Whenever conservative Christian groups see a court decision or a new law that runs counter to their belief set, one of their tactics in recent times is to whine “you’re violating our rights!” Whether it is marriage equality, abortion, removing references to “God” from public buildings and property, Sunday alcohol sales, you name it; if it’s something that conservative Christians object to you can bet that a spokesperson for a right wing Christian group will be in front of a microphone, decrying how the government is persecuting them because a legislature or a court decided to write or interpret law that is based on the Constitution and not the Bible.
One of the latest examples of this “poor persecuted us” syndrome is actually an attack on the U.S. military.
In 2011, General Norton Schwartz, who was at the time U.S. Air Force Chief of Staff, sent a memo entitled “Maintaining Government Neutrality Regarding Religion” to military officials that advised the following:
Leaders at all levels must balance Constitutional protections for an individual’s free exercise of religion or other personal beliefs and its prohibition against governmental establishment of religion. For example, they must avoid the actual or apparent use of their position to promote their personal religious beliefs to their subordinates or to extend preferential treatment for any religion. Commanders or supervisors who engage in such behavior may cause members to doubt their impartiality and objectivity. The potential result is a degradation of the unit’s morale, good order, and discipline.
This past May conservative bloggers falsely claimed that the military was considering court-martialing Christian soldiers who talk about or attempt to spread their beliefs. Leading the charge was Breitbart.com, which published a story on May 1 entitled “Pentagon May Court Martial Soldiers Who Share Christian Faith.” The story was based on a very out of context quote by Defense Department spokesman Nate Christensen. Christensen told Fox News Radio commentator Todd Starnes that
The Department of Defense places a high value on the rights of members of the Military Services to observe the tenets of their respective religions and respects (and supports by its policy) the rights of others to their own religious beliefs, including the right to hold no beliefs. The Department does not endorse any one religion or religious organization, and provides free access of religion for all members of the military services.

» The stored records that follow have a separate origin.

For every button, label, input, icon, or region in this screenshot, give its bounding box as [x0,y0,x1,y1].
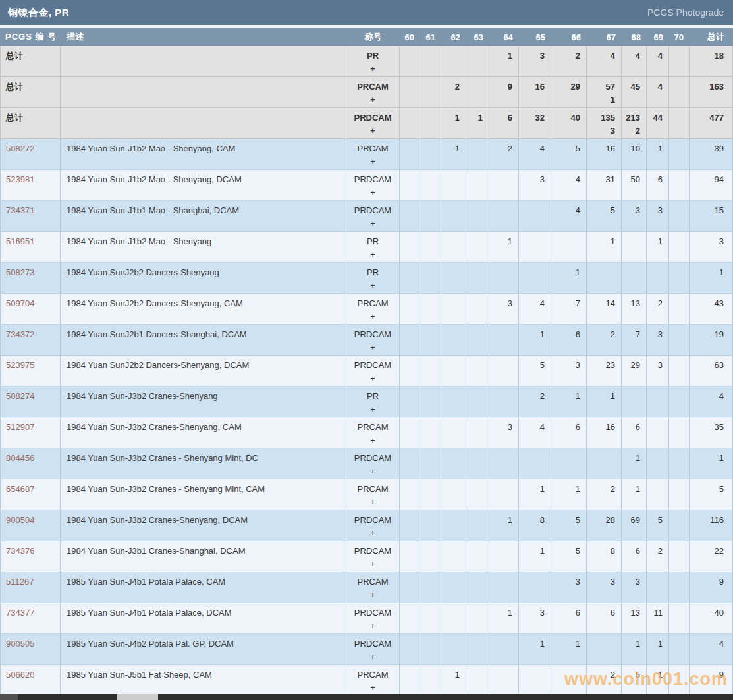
grade-plus-count [420,124,435,138]
grade-count [489,452,512,465]
grade-count: 1 [647,637,663,651]
grade-count-cell-70 [669,572,690,603]
grade-plus-count [551,527,580,540]
designation-cell: PRCAM+ [346,139,400,169]
grade-count [441,606,460,620]
plus-designation-label: + [346,372,399,385]
page-title: 铜镍合金, PR [8,7,69,19]
grade-count-cell-70 [669,665,690,695]
grade-plus-count [441,155,460,169]
pcgs-number-link[interactable]: 523981 [0,170,61,200]
grade-count [466,545,483,558]
grade-plus-count [622,589,640,602]
pcgs-number-link[interactable]: 512907 [0,417,61,448]
grade-count [466,142,483,155]
grade-count-cell-65: 4 [519,294,551,324]
grade-count [420,297,435,310]
designation-cell: PRCAM+ [346,665,400,695]
grade-plus-count [587,465,615,478]
pcgs-number-link[interactable]: 511267 [0,572,61,603]
grade-count-cell-63 [466,170,489,200]
grade-plus-count [400,341,414,354]
grade-count [669,576,683,589]
scrollbar-left-button[interactable] [0,694,18,700]
pcgs-number-link[interactable]: 734371 [0,201,61,231]
pcgs-number-link[interactable]: 900505 [0,634,61,664]
grade-plus-count [587,372,615,385]
grade-count: 1 [587,390,615,403]
grade-count-cell-68: 29 [622,356,647,386]
pcgs-number-link[interactable]: 506620 [0,665,61,695]
grade-count-cell-63 [466,417,489,448]
grade-count [669,173,683,186]
pcgs-number-link[interactable]: 734377 [0,603,61,633]
grade-count-cell-63 [466,325,489,355]
grade-plus-count [647,527,663,540]
grade-plus-count [489,682,512,695]
coin-description: 1984 Yuan Sun-J3b2 Cranes - Shenyang Min… [61,479,346,510]
grade-count-cell-60 [400,665,420,695]
grade-count: 1 [551,266,580,279]
grade-count [420,668,435,682]
grade-plus-count [441,589,460,602]
pcgs-photograde-link[interactable]: PCGS Photograde [647,7,724,18]
pcgs-number-link[interactable]: 734372 [0,325,61,355]
grade-count-cell-62: 1 [441,108,466,138]
grade-count-cell-68: 3 [622,572,647,603]
plus-designation-label: + [346,682,399,695]
total-count: 1 [690,452,724,465]
pcgs-number-link[interactable]: 508274 [0,387,61,417]
grade-count [669,266,683,279]
horizontal-scrollbar[interactable] [0,694,733,700]
coin-description: 1985 Yuan Sun-J5b1 Fat Sheep, CAM [61,665,346,695]
designation-label: PRDCAM [346,606,399,620]
grade-plus-count [420,434,435,447]
pcgs-number-link[interactable]: 734376 [0,541,61,572]
plus-designation-label: + [346,434,399,447]
grade-count [420,390,435,403]
grade-count-cell-61 [420,232,441,262]
grade-count: 2 [489,142,512,155]
total-count-cell: 1 [690,263,733,293]
scrollbar-thumb[interactable] [117,694,158,700]
total-count: 43 [690,297,724,310]
grade-count-cell-66: 1 [551,479,587,510]
pcgs-number-link[interactable]: 654687 [0,479,61,510]
grade-count [519,576,545,589]
grade-count: 6 [551,421,580,434]
grade-count [420,576,435,589]
pcgs-number-link[interactable]: 508272 [0,139,61,169]
grade-count: 6 [551,606,580,620]
pcgs-number-link[interactable]: 508273 [0,263,61,293]
grade-count-cell-70 [669,417,690,448]
grade-plus-count [587,558,615,571]
grade-plus-count [441,341,460,354]
grade-count-cell-64: 1 [489,232,519,262]
grade-count-cell-63 [466,572,489,603]
coin-description [61,108,346,138]
plus-designation-label: + [346,155,399,169]
grade-plus-count [647,217,663,230]
grade-plus-count [466,94,483,107]
grade-plus-count [551,651,580,664]
grade-plus-count [587,63,615,76]
pcgs-number-link[interactable]: 900504 [0,510,61,541]
grade-count [622,235,640,248]
plus-designation-label: + [346,496,399,509]
pcgs-number-link[interactable]: 804456 [0,448,61,479]
grade-plus-count [420,496,435,509]
designation-label: PRDCAM [346,173,399,186]
pcgs-number-link[interactable]: 523975 [0,356,61,386]
grade-count-cell-62 [441,325,466,355]
grade-count [441,235,460,248]
grade-count-cell-63 [466,139,489,169]
grade-count [466,297,483,310]
column-header-grade-67: 67 [587,32,622,42]
grade-count-cell-70 [669,634,690,664]
pcgs-number-link[interactable]: 509704 [0,294,61,324]
pcgs-number-link[interactable]: 516951 [0,232,61,262]
grade-plus-count [587,434,615,447]
grade-plus-count [519,620,545,633]
grade-plus-count [669,403,683,416]
grade-plus-count [519,434,545,447]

Court martials and non-judicial punishment are decided on case-by-case basis and it would be inappropriate to speculate on the outcome in specific cases.
However, religious proselytization is not permitted within the Department of Defense.
The Pentagon confirmed to Fox News that Christian evangelism is against regulations.
“Religious proselytization is not permitted within the Department of Defense, LCDR Nate Christensen said in a written statement. He declined to say if any chaplains or service members had been prosecuted for such an offense.
“Court martials and non-judicial punishments are decided on a case-by-case basis and it would be inappropriate to speculate on the outcome in specific cases,” he said.
Enter our friends at the Family Research Council. This past Tuesday they released a report on religious freedom in the military that is nothing more than a series of brief anecdotes offering examples of cases the FRC claims prove that Christians are being persecuted in the armed services. The report contains references for each of the events it cites, but on close examination it is obvious that most of the references come from questionable or biased sources. (For example, a claim that the Houston National Cemetery was prohibiting Christian prayers at military funerals made by Republican representative John Culbertson references only Culbertson’s claim, with no other sources.) In fact, a sizable portion of the references come from only two sources: Breitbart.com and Fox News Radio’s Todd Starnes.
Once again Christian conservatives have managed to portray themselves as a persecuted minority, simply because the Pentagon has properly informed its commanders that all soldiers, sailors, marines,and airmen have a right to religious liberty, which includes the freedom from religion as well as freedom of religion. It may do well for members of the Family Research Council and their allies to read the history of early Christianity, so that they might gain a perspective on what it was like to truly be a member of a persecuted minority.